Hoffman did not return phone calls to her Portland law office.
Evelyn Allen, who manages a Stanton apartment complex, said Thursday she believes that William was recruited by the Rajneeshees as part of a voter-registration drive in Antelope, Ore. About 3,700 “street people” were recruited nationwide during the Bhagwan’s “share-a-home” program and bused to Oregon.
Still a Mystery
Officials in Wasco County, where the 64,000-acre ranch is situated, halted all new voter registrations two days before Allen arrived with a busload of transients, citing suspicions of voter fraud in an upcoming county governing board election. A U.S. District Court upheld the county’s actions after the Rajneeshees filed a lawsuit challenging the ban.
Why Allen left Antelope is still a mystery to his mother. She said he was a registered voter in Orange County, using the Stanton apartment as his address, and could have simply transferred residency to Oregon.
The last time she heard from her son was on a Sunday when he called to tell her about being recruited by a Rajneeshee at a shelter for the homeless in Santa Ana.
“He told me he wouldn’t have any more worries and would be living the good life in Oregon. I guess they painted a pretty good picture,” she said Thursday. Although she told him she was worried about his safety based on reports she had read that described the organization as a cult, he assured her that he would be all right and left his few possessions, including a radio, baseball mitt and other personal items, with his sister before leaving with “just the shirt on his back.”
He borrowed $2 from an aunt to ride the RTD to Los Angeles, where he boarded a bus for the Rajneesh-financed trip to Antelope, where he arrived Oct. 12, 1984.
The next time she heard about William, it was in a phone call from an Oregon State Police detective, who asked her if she could identify the body.
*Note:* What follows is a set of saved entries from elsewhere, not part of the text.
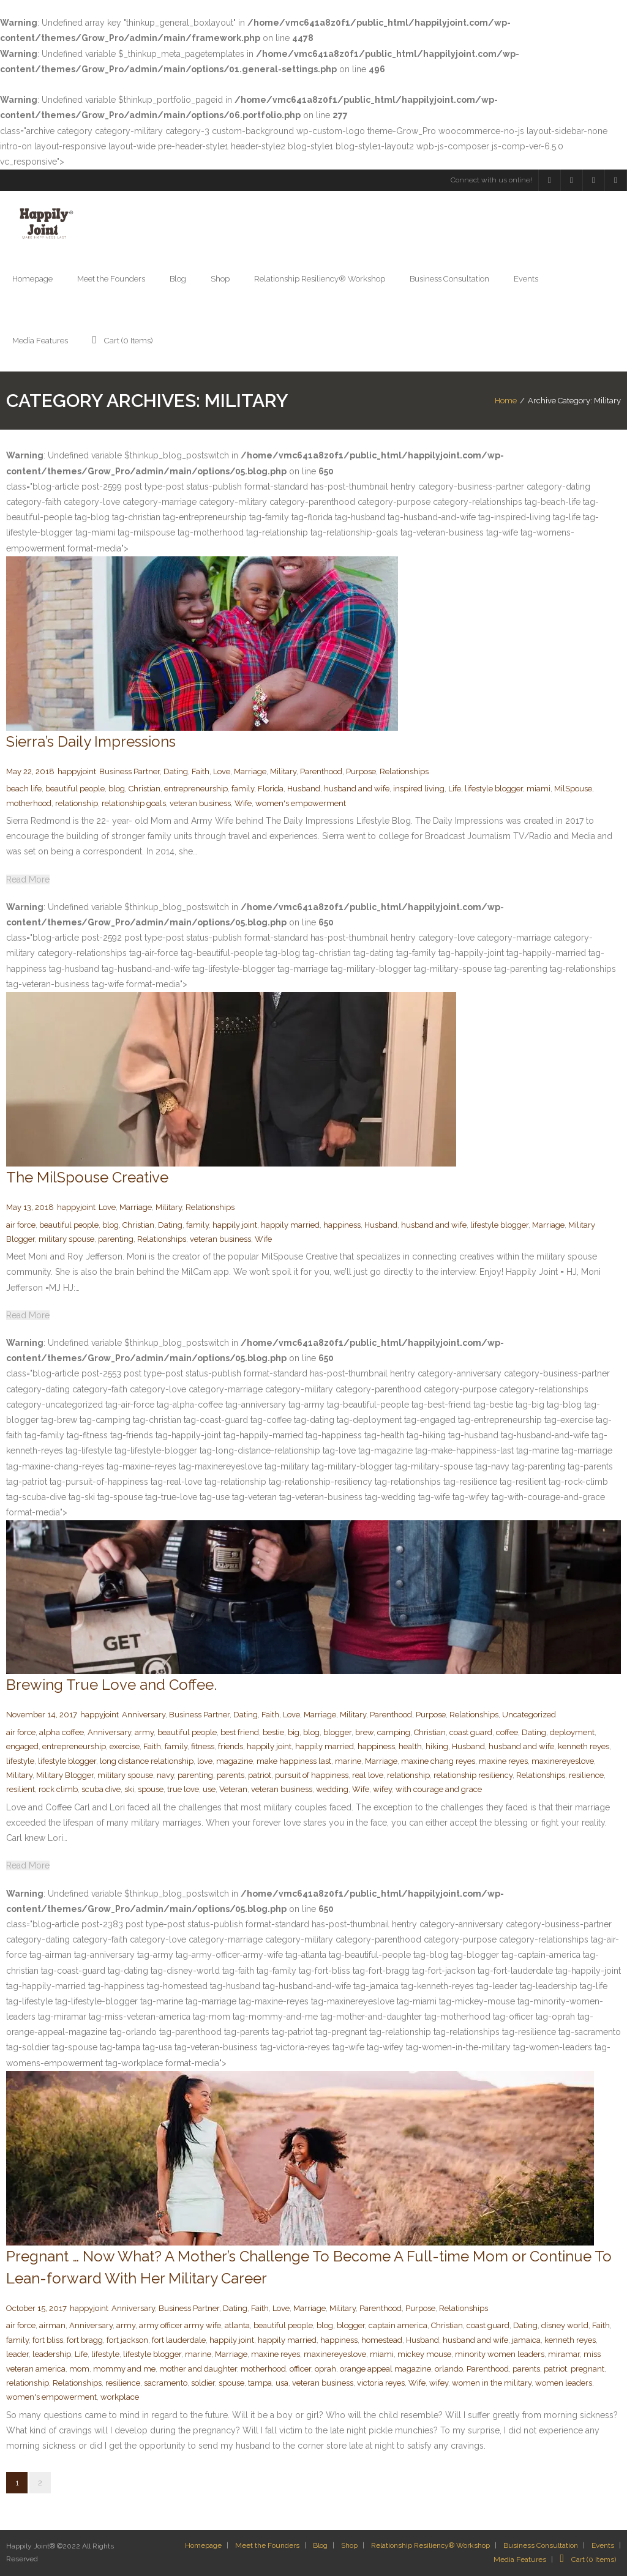  I want to click on Anniversary, so click(143, 1715).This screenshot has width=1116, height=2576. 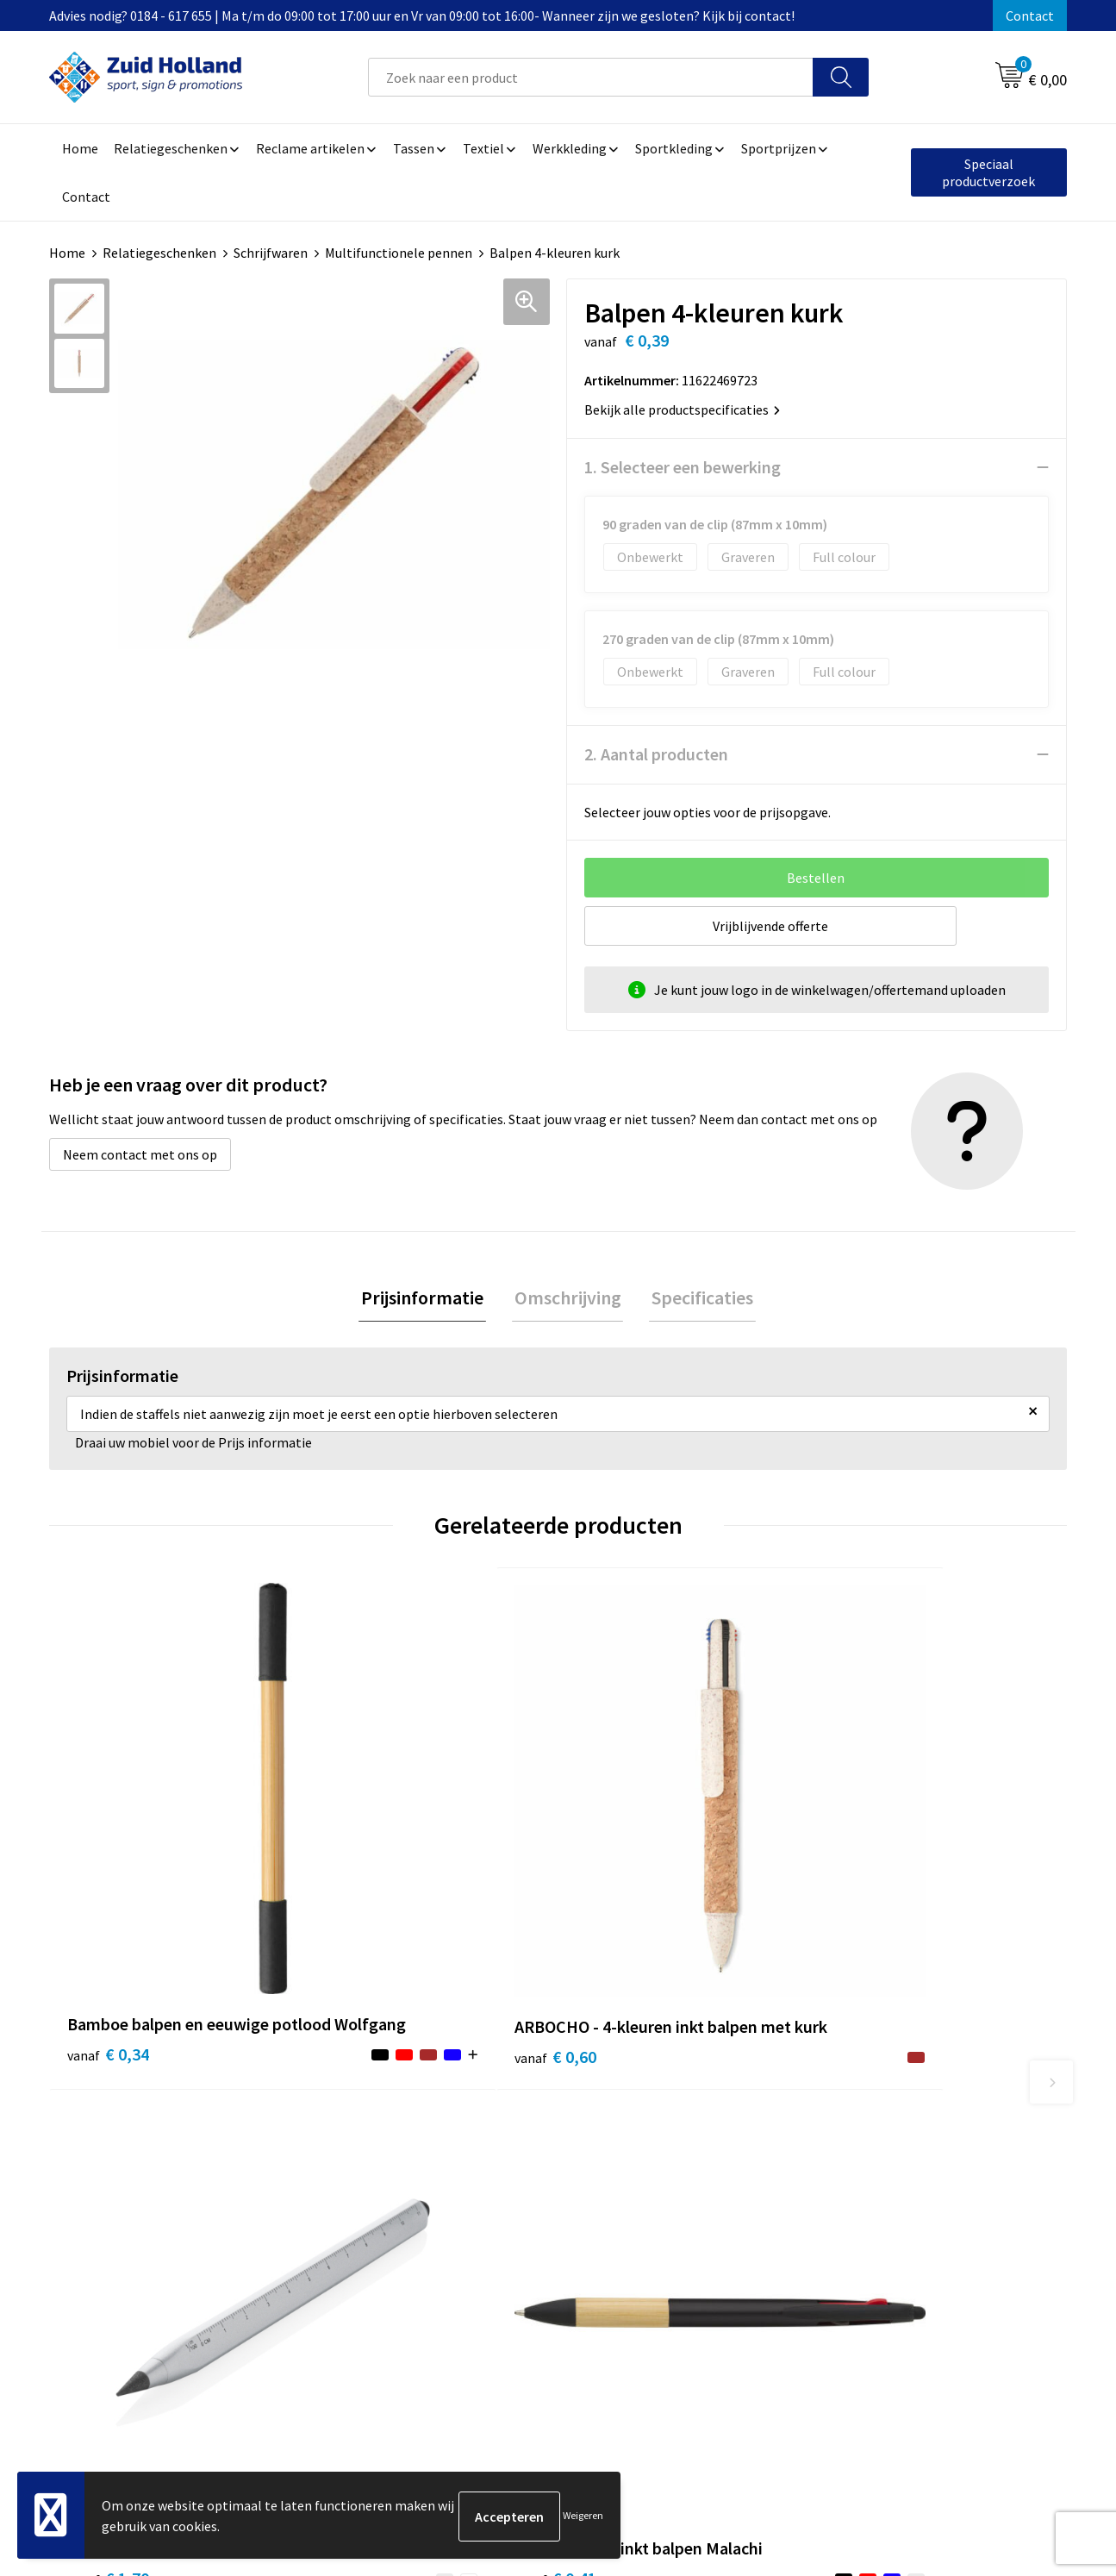 What do you see at coordinates (617, 1889) in the screenshot?
I see `€ 1,70` at bounding box center [617, 1889].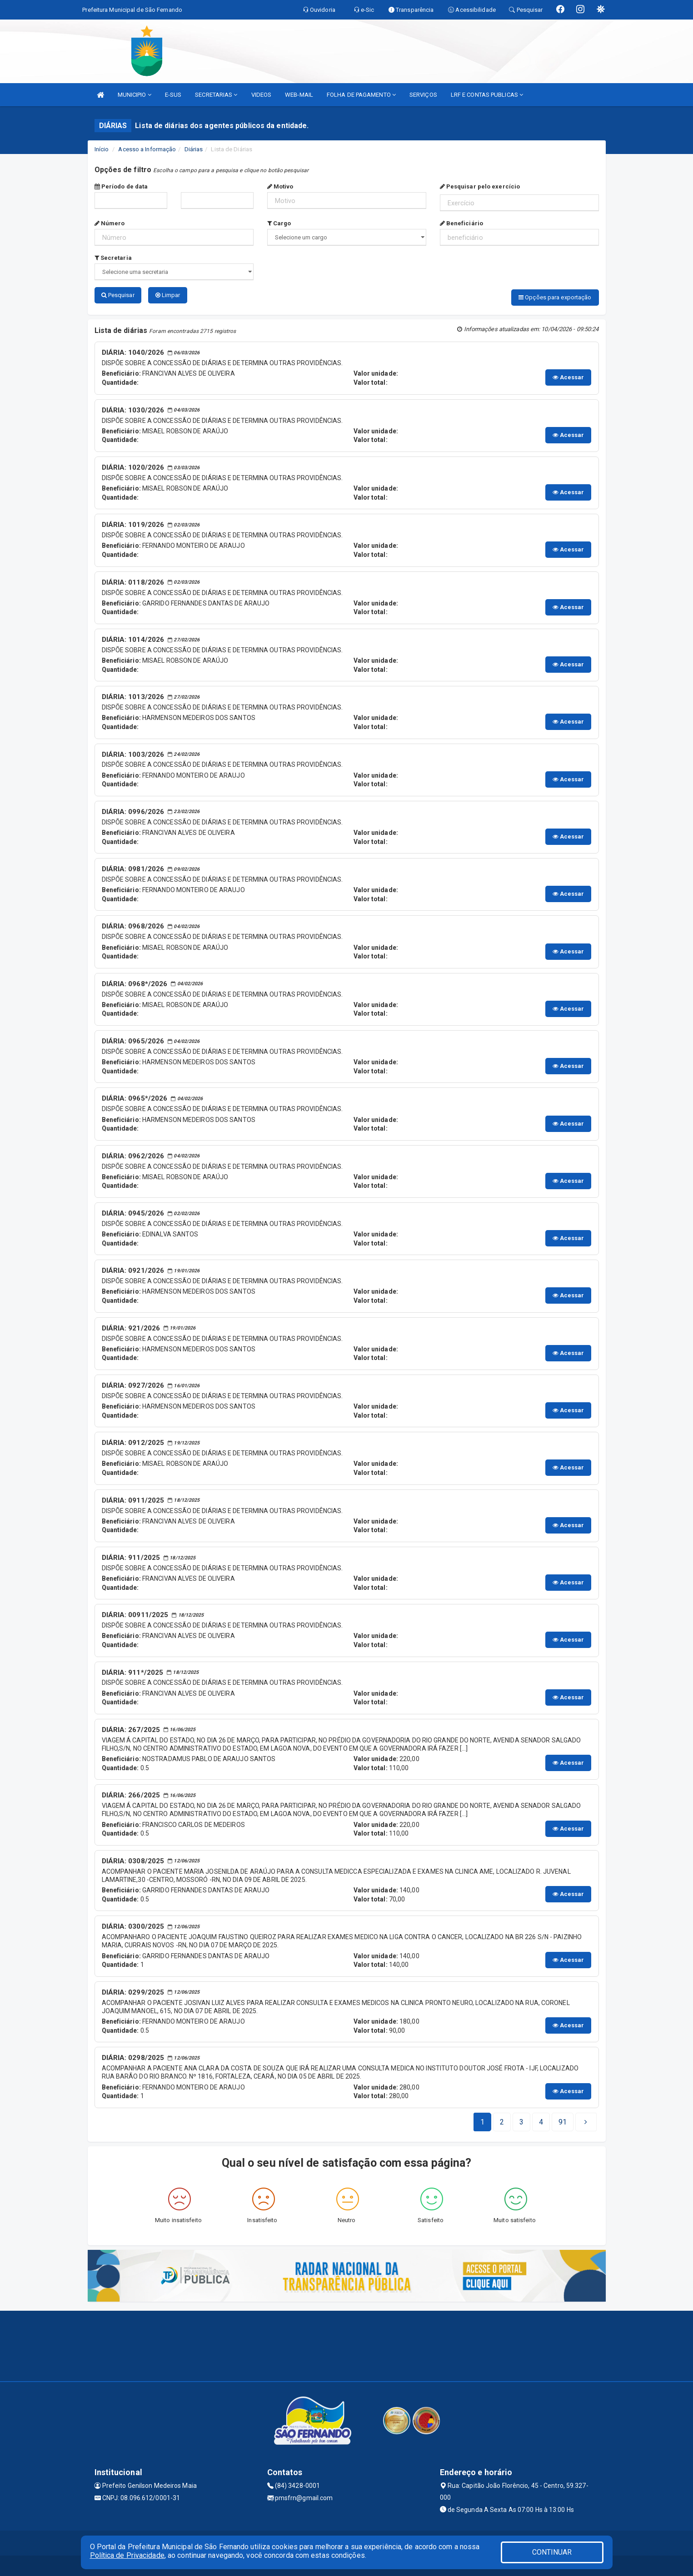  What do you see at coordinates (279, 223) in the screenshot?
I see `Cargo` at bounding box center [279, 223]. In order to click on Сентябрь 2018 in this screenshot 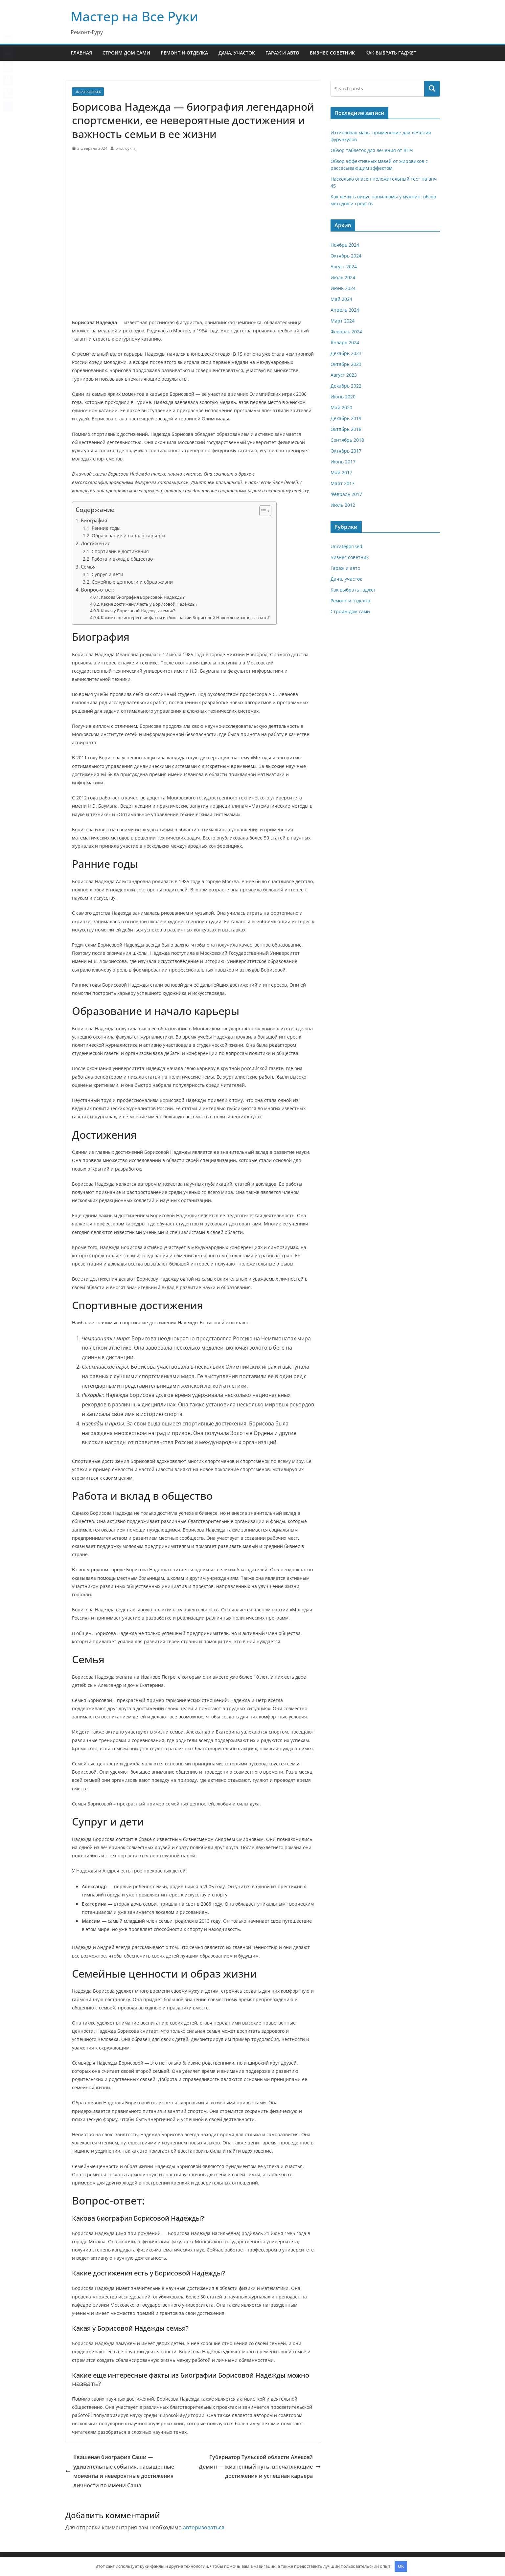, I will do `click(347, 440)`.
Although Evelyn Allen said she believes that her son may have been murdered, noting that William’s shoes were found more than 30 feet from his body and scratches on one side of his face indicated to her that he may have been dragged to the spot where his body was later found, investigators found no evidence of foul play. “The drugs may have contributed to his death but it is not being investigated as a homicide,” State Police Lt. Ron Howland said.
Regardless of whether he was murdered or simply mixed alcohol and depressant drugs and fell unconscious behind the tavern, Evelyn Allen asserted that the Rajneeshees were a contributing factor in his death.
She said she doesn’t feel comfortable being involved in the lawsuit and added that her objective is to put the Rajneeshees out of business. “What we kept talking about the whole time was ‘How in the world can we get these people out of the country?’ ” she said.